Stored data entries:
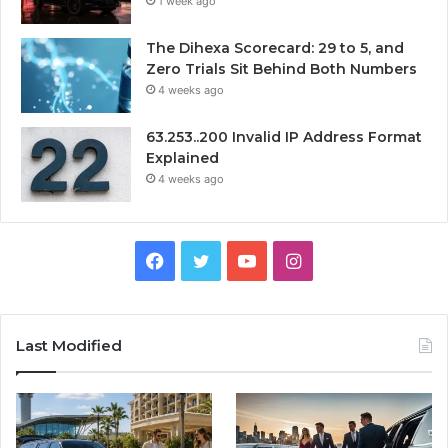
1 week ago
The Dihexa Scorecard: 29 to 5, and
Zero Trials Sit Behind Both Numbers
4 weeks ago
63.253..200 Invalid IP Address Format
Explained
4 weeks ago
Facebook
Twitter
YouTube
Instagram
Last Modified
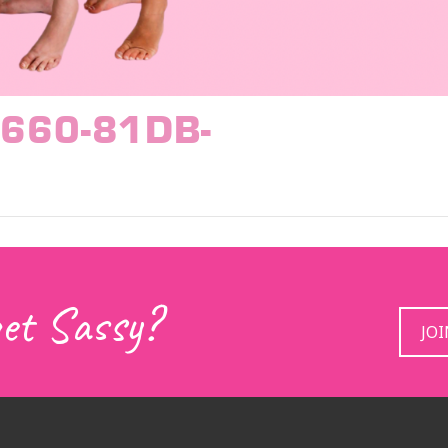
660-81DB-
get Sassy?
JO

Directions
Exactly as written, restate the lines from the one that contains "Zero Trials Sit Behind Both Numbers" through the final line of the data, both ends included, but leave out the pictures.

Solution
Zero Trials Sit Behind Both Numbers
4 weeks ago
63.253..200 Invalid IP Address Format
Explained
4 weeks ago
Facebook
Twitter
YouTube
Instagram
Last Modified
660-81DB-
get Sassy?
JO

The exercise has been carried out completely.